=== Source records ===
□ □ □ □ □
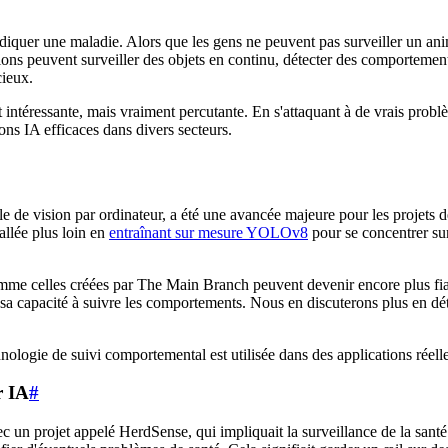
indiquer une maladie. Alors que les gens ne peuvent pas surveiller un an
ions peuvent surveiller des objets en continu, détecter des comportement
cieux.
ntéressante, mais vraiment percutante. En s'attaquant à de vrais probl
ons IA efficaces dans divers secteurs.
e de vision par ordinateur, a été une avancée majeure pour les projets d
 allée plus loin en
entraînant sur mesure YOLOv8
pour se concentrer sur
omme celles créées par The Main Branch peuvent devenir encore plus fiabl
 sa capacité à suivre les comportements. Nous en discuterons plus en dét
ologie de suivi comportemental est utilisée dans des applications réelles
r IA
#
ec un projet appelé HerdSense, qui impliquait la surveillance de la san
□ □ □ □ □
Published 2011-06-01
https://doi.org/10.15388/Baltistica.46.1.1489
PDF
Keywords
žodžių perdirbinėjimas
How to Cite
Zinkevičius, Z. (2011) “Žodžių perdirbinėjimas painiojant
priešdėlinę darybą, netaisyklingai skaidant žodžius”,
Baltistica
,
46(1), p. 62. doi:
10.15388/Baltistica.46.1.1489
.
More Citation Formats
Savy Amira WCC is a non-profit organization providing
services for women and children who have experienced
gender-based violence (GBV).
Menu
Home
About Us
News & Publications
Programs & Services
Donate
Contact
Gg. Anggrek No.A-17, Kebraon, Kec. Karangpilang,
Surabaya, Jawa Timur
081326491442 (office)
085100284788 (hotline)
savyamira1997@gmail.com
□ □ □ □ □
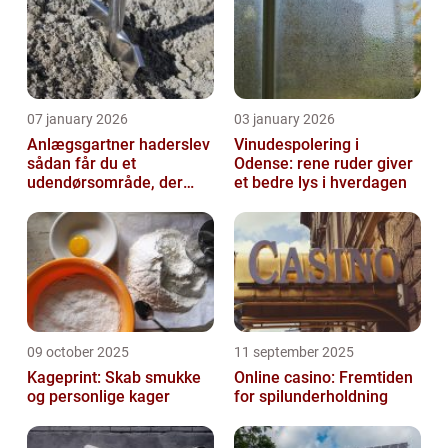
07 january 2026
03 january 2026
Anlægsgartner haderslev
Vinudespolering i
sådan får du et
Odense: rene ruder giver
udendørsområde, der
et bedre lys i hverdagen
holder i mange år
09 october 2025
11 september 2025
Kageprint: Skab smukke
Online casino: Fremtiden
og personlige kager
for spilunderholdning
□ □ □ □ □
=== Task prompt ===
Return only the stretch of the material above from the line holding "ologie de suivi" through the line holding "ec un projet", copied exactly.

=== Answer space ===
ologie de suivi comportemental est utilisée dans des applications réelles
r IA
#
ec un projet appelé HerdSense, qui impliquait la surveillance de la san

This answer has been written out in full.